50% des agriculteurs vont partir à la retraite d’ici les prochaines années et la relève n’est pas du tout assurée. Pour y remédier Paul Rodrigues et Adime Amoukou ont monté Hectarea, un service financier qui permet à tous et à toutes de posséder un bout de terre et de donner de l’air à celles et ceux qui travaillent la terre.

Il y a quelques années, Ridan chantait : « si le blé m’file du bonheur, je me ferai peut-être agriculteur ». S’il n’y a pas plus beau et plus noble que de nourrir le monde, le bonheur n’est pas toujours dans le pré. Le métier d’agriculteur est difficile, les revenus incertains et désormais le réchauffement climatique vient ajouter une nouvelle couche de catastrophes et d’incertitudes. Résultat, les paysans rendent leur tracteur ou peinent à faire bouillir la marmite plutôt tiède aujourd’hui : un agriculteur sur trois gagne en moyenne moins de 350 euros par mois. 

Le goût de la terre

C’est dans cette marmite agricole qu’est tombé Paul quand il était petit. Son père était exploitant viticole dans le Bordelais. Le père d’Adime, ingénieur agro, était aussi de la partie. Les deux fondateurs ne prennent pas la clé des champs pour autant. Au sortir de leurs études, ils se lancent dans la finance et font leurs preuves dans des entreprises qui écrivent en anglais sur LinkedIn. « Après trois ans dans la pure finance j’ai eu envie à la fois de devenir entrepreneur et de me reconnecter au monde agricole, » confie Paul qui commence alors à coucher quelques idées sur le papier. Il suffira d’une rencontre avec Adime pour que le projet se concrétise. « On se rencontre un mercredi, se souvient Paul. Le jeudi, je lui transfère le Notion, le week-end, on se parle toute la journée et 1,5 mois après la structure était créée. » C’était en novembre 2022.
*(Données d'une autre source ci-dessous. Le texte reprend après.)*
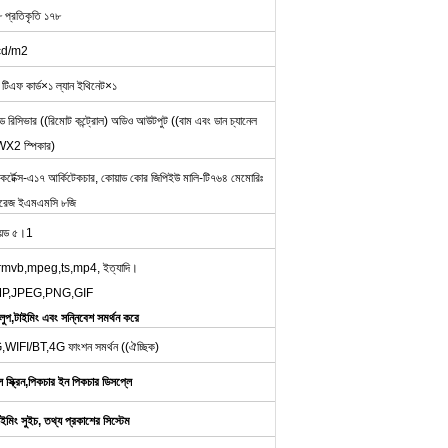
৭৮ প্রতিকৃতি ১৭৮
cd/m2
এফ কার্ড×১ ল্যান ইথিনেট×১
রারেড রিসিভার ((রিমোট কন্ট্রোল) অডিও আউটপুট ((বাম এবং ডান চ্যানেল
X2 স্পিকার)
র্টেক্স-এ১৭ আর্কিটেকচার, কোয়াড কোর জিপিইউ মালি-টি৭৬৪ মেমোরিঃ
োরেজ ইএমএমসি ৮জি
রয়েড ৫।1
rm,rmvb,mpeg,ts,mp4, ইত্যাদি।
থন BMP,JPEG,PNG,GIF
ুপ,টাইমিং এবং সন্নিবেশ সমর্থন করে
3G,WIFI/BT,4G ফাংশন সমর্থন ((ঐচ্ছিক)
াল স্ক্রিন,পিকচার ইন পিকচার ডিসপ্লে
ইমিং সুইচ, তথ্য প্রকাশের সিস্টেম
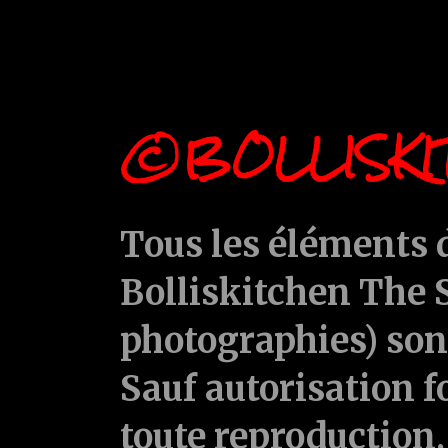
©BOLLISKI
Tous les éléments d
Bolliskitchen The S
photographies) sont
Sauf autorisation f
toute reproduction, 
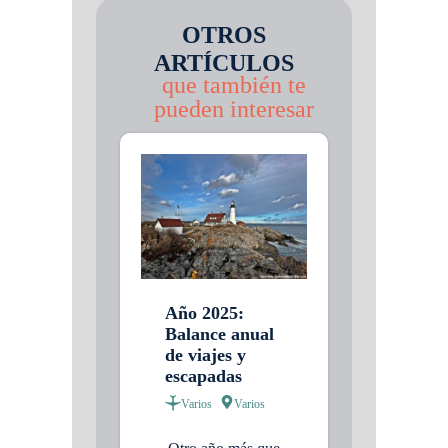
OTROS
ARTÍCULOS
que también te
pueden interesar
Año 2025:
Balance anual
de viajes y
escapadas
Varios
Varios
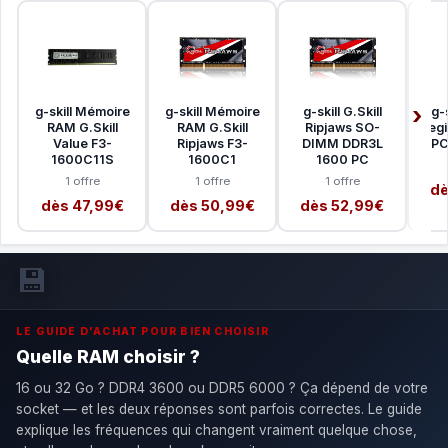
g-skill Mémoire
g-skill Mémoire
g-skill G.Skill
g-s
RAM G.Skill
RAM G.Skill
Ripjaws SO-
Aegi
Value F3-
Ripjaws F3-
DIMM DDR3L
PC
1600C11S
1600C1
1600 PC
1 offre
1 offre
1 offre
dè
dès 47,99€
dès 50,99€
dès 52,99€
💾
LE GUIDE D'ACHAT POUR BIEN CHOISIR
Quelle RAM choisir ?
16 ou 32 Go ? DDR4 3600 ou DDR5 6000 ? Ça dépend de votre
socket — et les deux réponses sont parfois correctes. Le guide
explique les fréquences qui changent vraiment quelque chose,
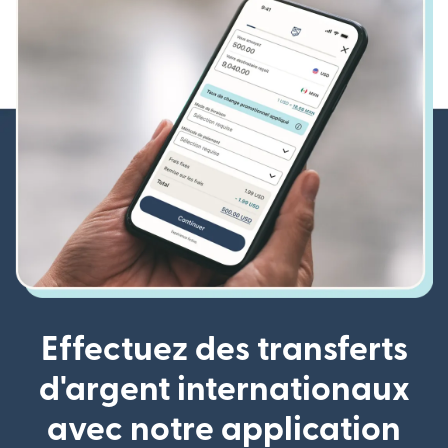
Effectuez des transferts
d'argent internationaux
avec notre application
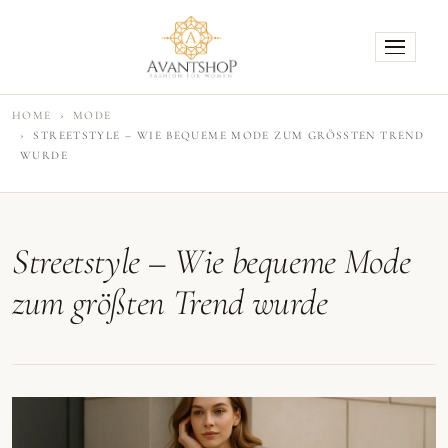
HOME
MODE
STREETSTYLE – WIE BEQUEME MODE ZUM GRÖSSTEN TREND W
URDE
Streetstyle – Wie bequeme Mode
zum größten Trend wurde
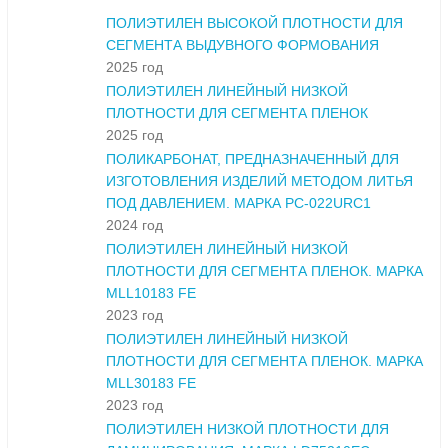
ПОЛИЭТИЛЕН ВЫСОКОЙ ПЛОТНОСТИ ДЛЯ
СЕГМЕНТА ВЫДУВНОГО ФОРМОВАНИЯ
2025 год
ПОЛИЭТИЛЕН ЛИНЕЙНЫЙ НИЗКОЙ
ПЛОТНОСТИ ДЛЯ СЕГМЕНТА ПЛЕНОК
2025 год
ПОЛИКАРБОНАТ, ПРЕДНАЗНАЧЕННЫЙ ДЛЯ
ИЗГОТОВЛЕНИЯ ИЗДЕЛИЙ МЕТОДОМ ЛИТЬЯ
ПОД ДАВЛЕНИЕМ. МАРКА PC-022URC1
2024 год
ПОЛИЭТИЛЕН ЛИНЕЙНЫЙ НИЗКОЙ
ПЛОТНОСТИ ДЛЯ СЕГМЕНТА ПЛЕНОК. МАРКА
MLL10183 FE
2023 год
ПОЛИЭТИЛЕН ЛИНЕЙНЫЙ НИЗКОЙ
ПЛОТНОСТИ ДЛЯ СЕГМЕНТА ПЛЕНОК. МАРКА
MLL30183 FE
2023 год
ПОЛИЭТИЛЕН НИЗКОЙ ПЛОТНОСТИ ДЛЯ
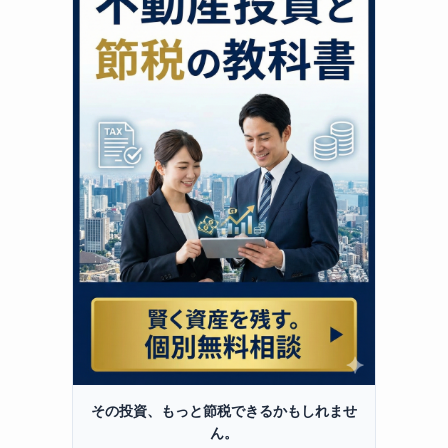
その投資、もっと節税できるかもしれませ
ん。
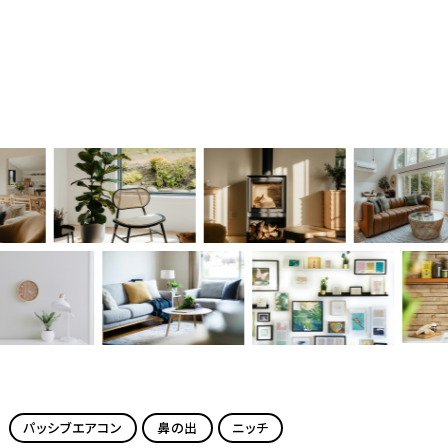
パッシブエアコン
鼻の出
ニッチ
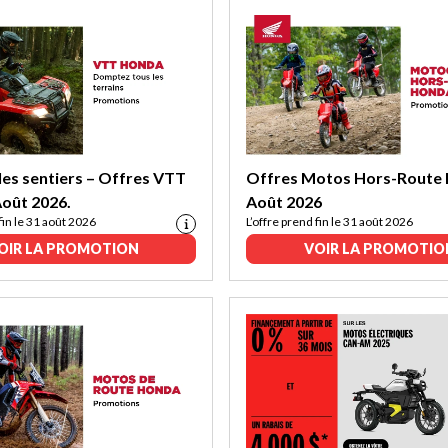
es sentiers – Offres VTT
Offres Motos Hors-Route 
oût 2026.
Août 2026
fin le 31 août 2026
L’offre prend fin le 31 août 2026
OIR LA PROMOTION
VOIR LA PROMOTIO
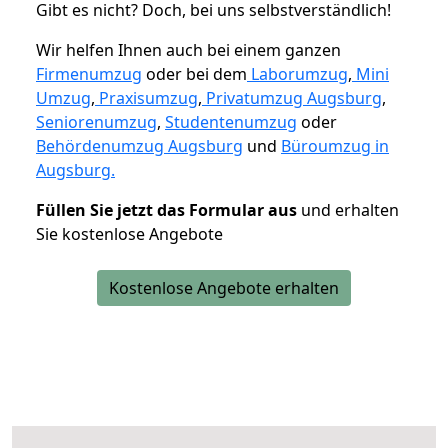
Gibt es nicht? Doch, bei uns selbstverständlich!
Wir helfen Ihnen auch bei einem ganzen
Firmenumzug
oder bei dem
Laborumzug
,
Mini
Umzug
,
Praxisumzug
,
Privatumzug Augsburg
,
Seniorenumzug
,
Studentenumzug
oder
Behördenumzug Augsburg
und
Büroumzug in
Augsburg.
Füllen Sie jetzt das Formular aus
und erhalten
Sie kostenlose Angebote
Kostenlose Angebote erhalten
L’idée d’Hectarea relève du bon sens paysan. Les citoyens ont besoin d’agir concrètement pour sortir de l’éco-anxiété qui les guette ? Les néo-agriculteurs ont besoin d’argent pour financer leur installation ? Paul et Adime mettent sur pied un service financier qui permet de les connecter : Hectarea.

Investir dans les champs

Cette plateforme en ligne permet aux particuliers d’investir dans de la terre agricole comme ils le feraient dans l’immobilier. Comment ça marche ? Sur le site Hectarea, des projets agricoles sont présentés. Ici un terrain pour permettre à une jeune maraîchère de s’installer, là des oliviers pour un agriculteur en reconversion, plus loin des champs de céréales bio. Le particulier choisit son bien, décide du montant de son placement (à partir de 500 euros) qui lui donnera une part plus ou moins significative dans le projet. Tous les mois, il perçoit le loyer de son investissement de 2 à 4% (on appelle cela le fermage). Si au bout de 7 ans, l’agriculteur revend le terrain, l’investisseur perçoit une plus-value de l’ordre de 4% par an si l’on en croit l’augmentation du prix des terres de ces 10 dernières années.

Changer les trajectoires

Avec cette initiative, Paul et Adime souhaitent permettre aux jeunes générations de s’installer plus facilement et de répondre au problème de pyramide des âges du monde agricole : 50% des agriculteurs vont partir à la retraite d’ici 2030. Les deux passionnés espèrent également financer la transition écologique des exploitations qui coûte souvent très cher. Enfin, ils aimeraient soutenir les filières historiques comme le lait, les spiritueux, les céréales mais également et surtout les autres filières agricoles qui ont été délaissées avec le temps en France. « On importe 70% des fruits et légumes, on ne produit que 3,5% des huiles consommées en France, explique Adime. On se doit de soutenir ces filières pour notre souveraineté alimentaire et conserver la variété des produits dans ce qu'on est capable de produire en France. »

Le premier terrain devrait être mis en ligne d’ici la fin de l’année. Les autres devraient suivre dans la foulée. Dans 5 ans, Hectarea aimerait réussir à financer 200 millions de terres, aider 300 fermes et préserver 20 000 hectares de terres agricoles. En attendant, Paul et Adime font le tour des agriculteurs pour repérer les projets à accompagner. Quant à Ridan, aux dernières nouvelles, il est toujours chanteur.